Saturday, June 07, 2008

a report on the UN conclave on food

jun 6th, 2008

i like the fact that the US government claims 3% of the food crisis is due to biofuels, whereas IFPRI says 30% is. the truth is probably somewhere in between.

interesting data, however.

http://www.economist.com/world/international/displayStory.cfm?story_id=11502285&fsrc=nwlgafree

some talk of GM seeds as well as a second green revolution. i am a little sceptical of revolutions, green or otherwise, because they tend to have hidden costs -- in terms of monocropping, excess oil consumption, and inorganic fertilizer use, all of which are damaging to soils and the environment, and in fact unsustainable in the long run. also, 'revolutions' leave us with a sense of complacency -- that we have solved the problem -- when we haven't. i still remember, as a child, wondering about PL-480 shipments. the india of the begging bowl is not that far off; and neither is the dust bowl of the 1930s when the american prairie turned into a precisely that -- a bone-dry dust bowl which could not sustain agriculture, and which forced the migration of millions of 'okie's into places like california.

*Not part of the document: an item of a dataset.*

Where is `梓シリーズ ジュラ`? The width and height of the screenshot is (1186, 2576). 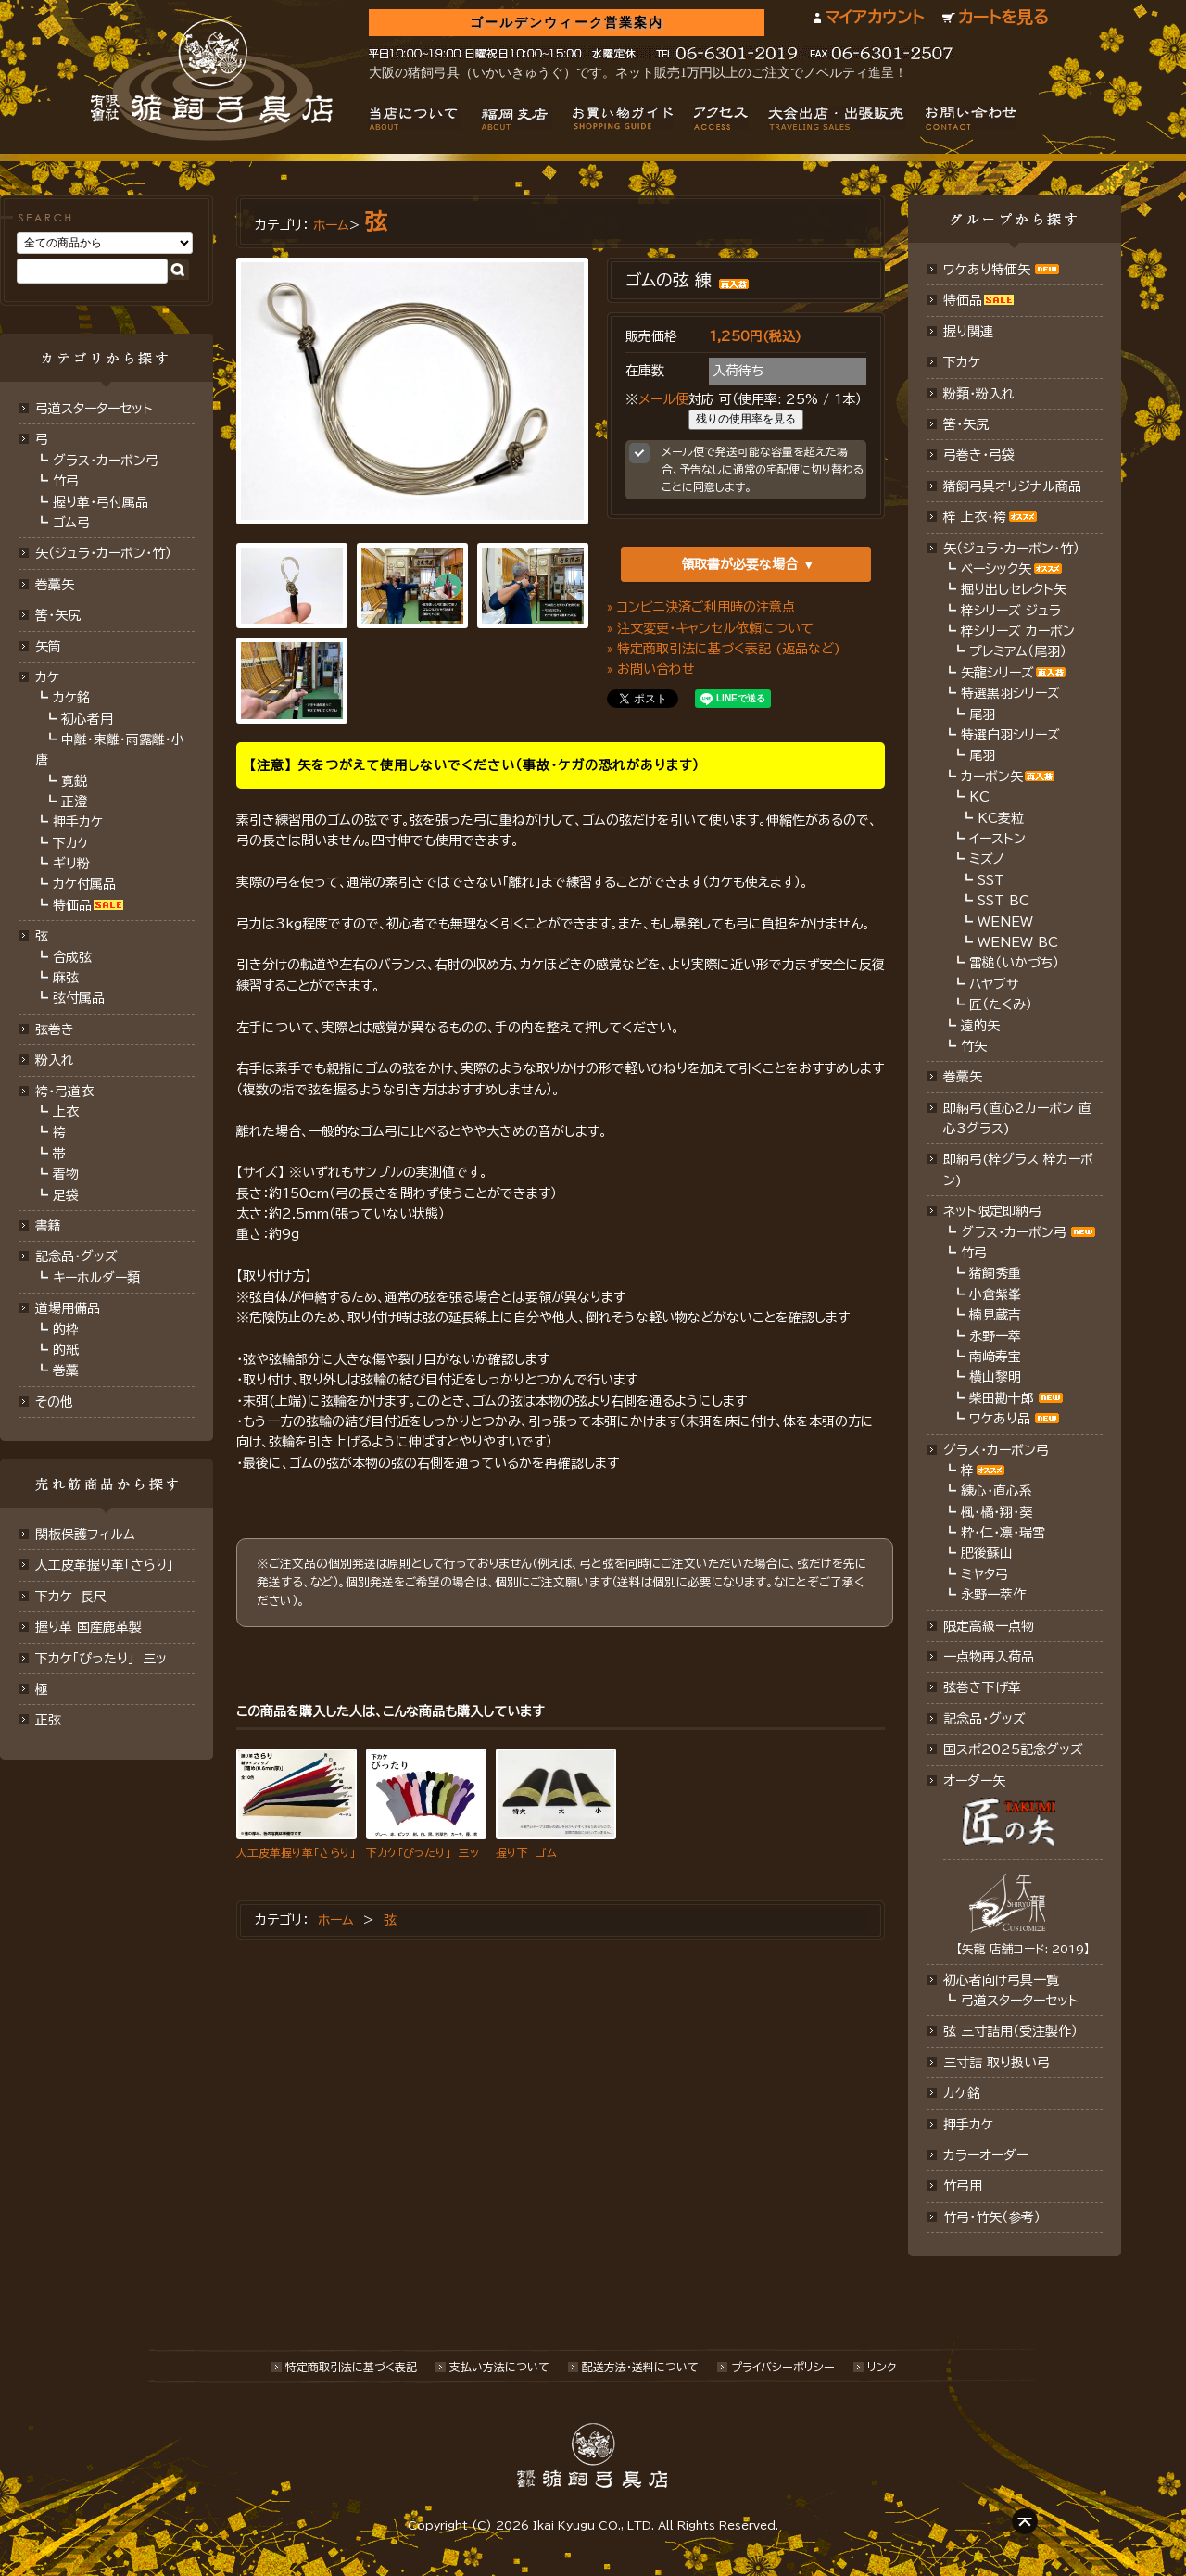
梓シリーズ ジュラ is located at coordinates (1011, 610).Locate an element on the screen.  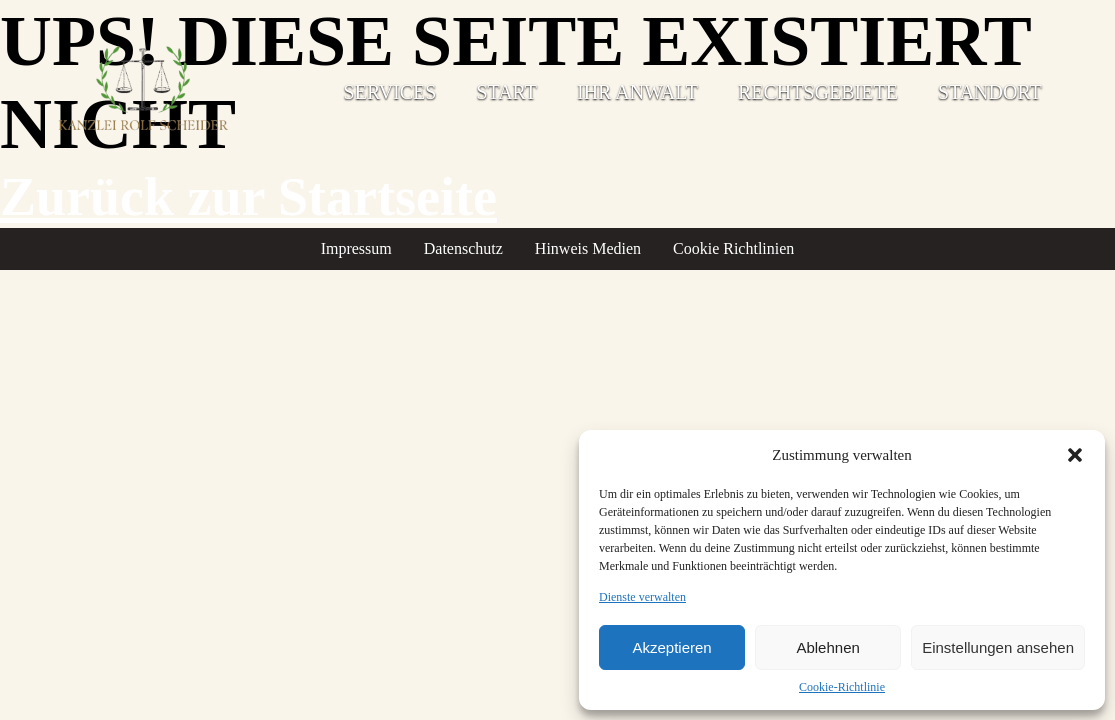
Dienste verwalten is located at coordinates (642, 597).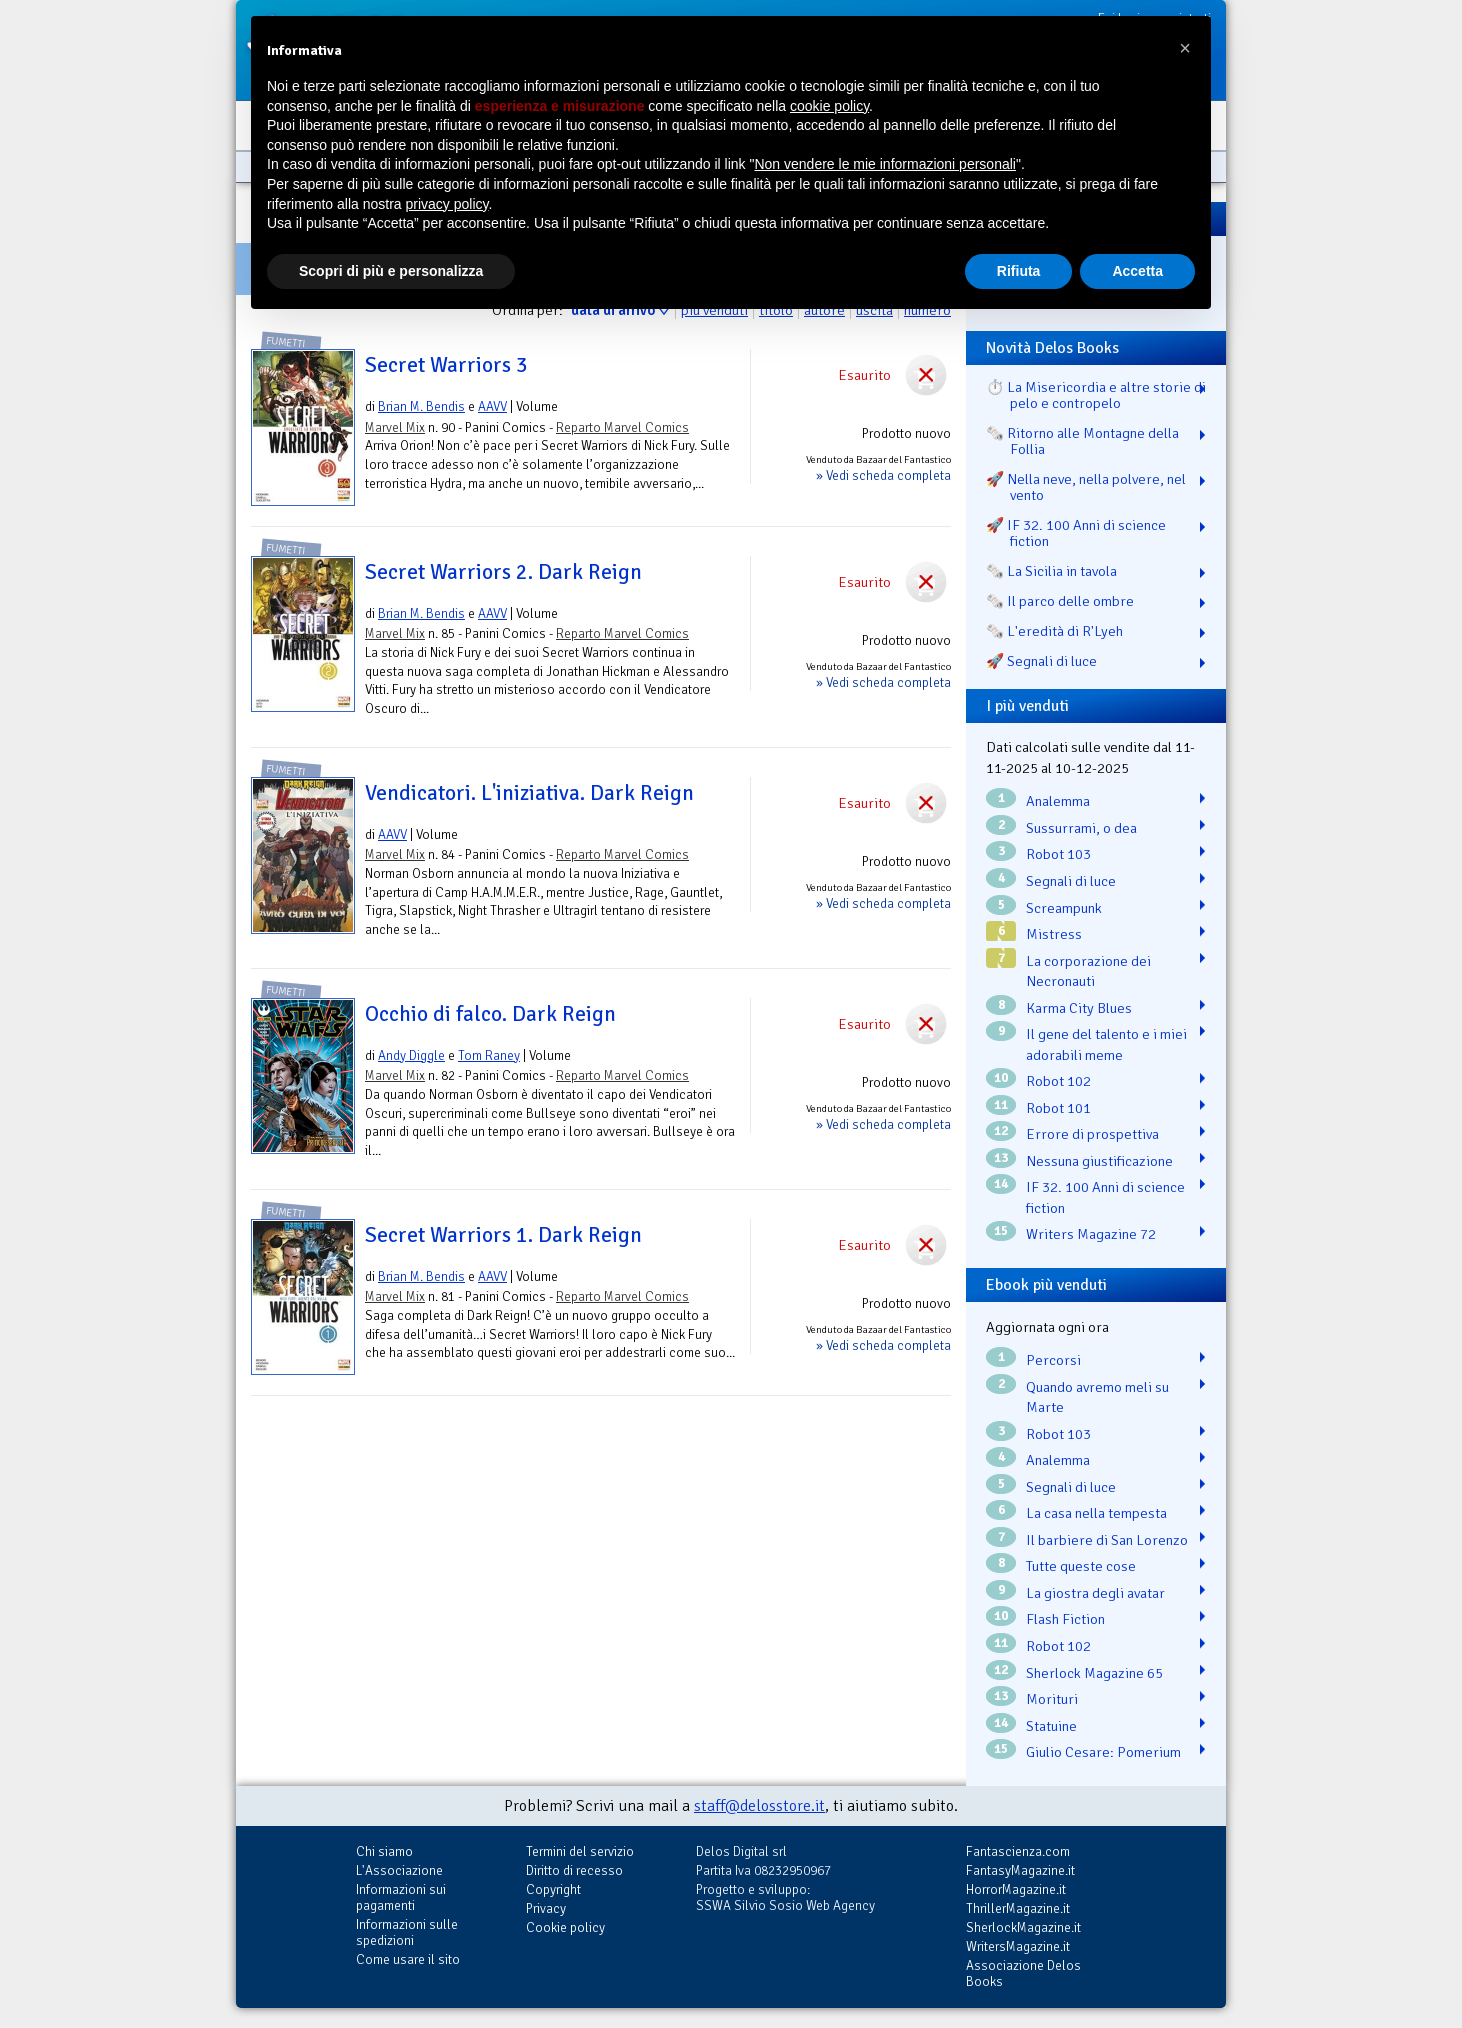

ignoring agriculture for 50 years is coming back to haunt us. OFEC ki jai! i really like the idea of 1 chicken = 1 barrel of oil. forget $, let's get into straight barter. food and oil prices can climb in tandem. the difference is that oil is finite, and there are substitutes. food is not finite -- we can make more -- and there is no substitute, at least until we learn how to absorb energy directly into our bodies from the sun.